See the video, gentle readers.  It would also be worth your while to visit this Motor Trend report of Lightning towing capacity.  I’ll do a stand alone article on this in the near future, but suffice it to say it was a disaster.  If Ford is putting its future in the EV basket, I fear for my future ability to find parts and service for what are our excellent, carefully chosen, vehicles. Pickups of any kind just aren’t that popular on the blue coasts or in blue cities, and people living in Flyover country who buy most of Ford’s trucks and SUVs, can’t afford EVs, and know they’re incapable of meeting their needs.

But let’s visit a May 22, 2022 article at Watts Up With That to explore the wonderful world of electric public transit, this time in Paris, France:

A video recording shows the start of the fire which completely consumed an electric RATP bus on Friday 29 April. The incident caused no injuries. The bus burst into flames within seconds. This is what can be seen on the video that captured the very beginning of the fire of an electric vehicle of the RATP in Paris , this Friday, April 29. In the images, we can see a small explosion occur on the roof of the bus, where the batteries are located, followed by huge flames that spread to the entire body, at breakneck speed. This line 71 bus caught fire in the 13th arrondissement of Paris in the morning, mobilizing around thirty workers, according to the firefighters contacted by Le Parisien. It is a 100% electric vehicle, from the Bolloré brand Bluebus 5SE series, like the bus that burned down at the beginning of April.

This afternoon, the RATP decided to temporarily withdraw from circulation the 149 Bolloré electric bluebuses that circulate on its network.

About all that was left was a melted lump on the pavement. But what about the US, where electric public transit is the wave of the future?  Let’s visit a local media article about another blazing bus:

One day after officials touted the passage of the Connecticut Clean Air Act, including plans for thousands of electric vehicles to hit the road, one of the state-run electric buses caught on fire over the weekend.

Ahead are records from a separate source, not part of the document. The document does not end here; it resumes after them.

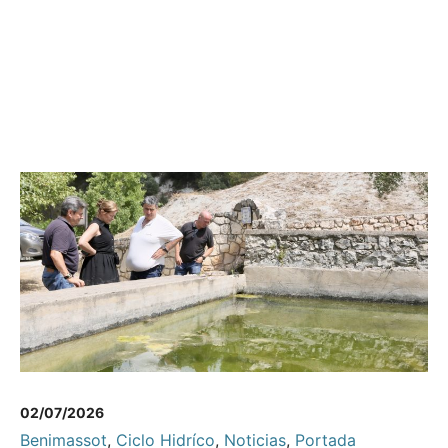
02/07/2026
Benimassot
,
Ciclo Hidríco
,
Noticias
,
Portada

The blaze engulfed a CT transit bus in a Hamden parking lot Saturday morning, sending two workers and a firefighter to the hospital, officials said.

‘Lithium ion battery fires are difficult to extinguish due to the thermal chemical process that produces great heat and continually reignites,’ Hamden fire officials said.

‘The bus, last operated on July 20, on routes 243 and 265, and was not in service at the time of the incident,’ Rickman said. ‘Bus fires are rare, but can occur similar to cars. This is CT transit’s first fire incident with a battery electric bus. Bus operators, maintenance staff and others undergo extensive training and safety protocols are in place.’

As a result of the fire, the electric bus fleet was pulled from service as a precaution, Rickman said.

This fire too left a smoking pavement lump.  What the article is not telling you is EV batteries contain extremely volatile substances, which must be kept separated.  If allowed to mix by even a pinhole, the results are violent, explosive and immediate.  Manufacturers have been reluctant to admit the danger, but some (ahem, cough: Chevy and the Chevy Bolt) have suggested their vehicles should not be recharged at home in a garage, or left unsupervised when charging–something about EVs spontaneously bursting into flames, and garages and homes too.  Imagine sitting and watching an EV recharge, outdoors, for hours on end.

The bold, brilliant EV future, gentle readers, forcibly coming to you in the near future?